Reproduce the records without their pictures, keeping every word as it is.

[[ Source records open ]]

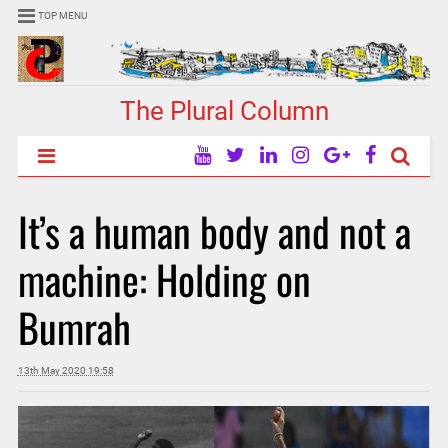
TOP MENU
The Plural Column
It’s a human body and not a
machine: Holding on
Bumrah
13th May 2020 19:58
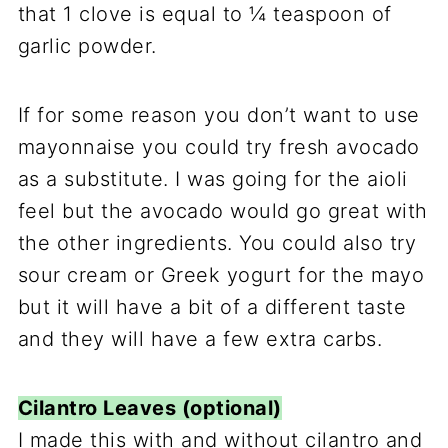
that 1 clove is equal to ¼ teaspoon of
garlic powder.
If for some reason you don’t want to use
mayonnaise you could try fresh avocado
as a substitute. I was going for the aioli
feel but the avocado would go great with
the other ingredients. You could also try
sour cream or Greek yogurt for the mayo
but it will have a bit of a different taste
and they will have a few extra carbs.
Cilantro Leaves (optional)
I made this with and without cilantro and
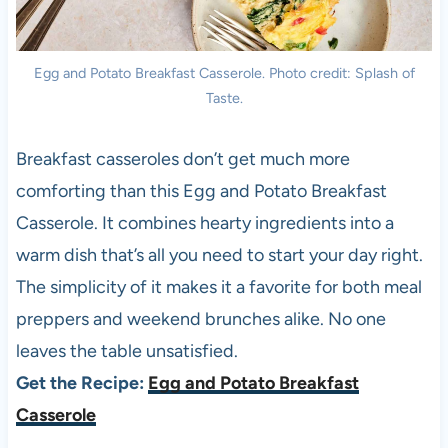
Egg and Potato Breakfast Casserole. Photo credit: Splash of
Taste.
Breakfast casseroles don’t get much more
comforting than this Egg and Potato Breakfast
Casserole. It combines hearty ingredients into a
warm dish that’s all you need to start your day right.
The simplicity of it makes it a favorite for both meal
preppers and weekend brunches alike. No one
leaves the table unsatisfied.
Get the Recipe:
Egg and Potato Breakfast
Casserole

[[ Source records closed ]]

» Reply
TOP MENU
The Plural Column
It’s a human body and not a
machine: Holding on
Bumrah
13th May 2020 19:58
that 1 clove is equal to ¼ teaspoon of
garlic powder.
If for some reason you don’t want to use
mayonnaise you could try fresh avocado
as a substitute. I was going for the aioli
feel but the avocado would go great with
the other ingredients. You could also try
sour cream or Greek yogurt for the mayo
but it will have a bit of a different taste
and they will have a few extra carbs.
Cilantro Leaves (optional)
I made this with and without cilantro and
Egg and Potato Breakfast Casserole. Photo credit: Splash of
Taste.
Breakfast casseroles don’t get much more
comforting than this Egg and Potato Breakfast
Casserole. It combines hearty ingredients into a
warm dish that’s all you need to start your day right.
The simplicity of it makes it a favorite for both meal
preppers and weekend brunches alike. No one
leaves the table unsatisfied.
Get the Recipe:
Egg and Potato Breakfast
Casserole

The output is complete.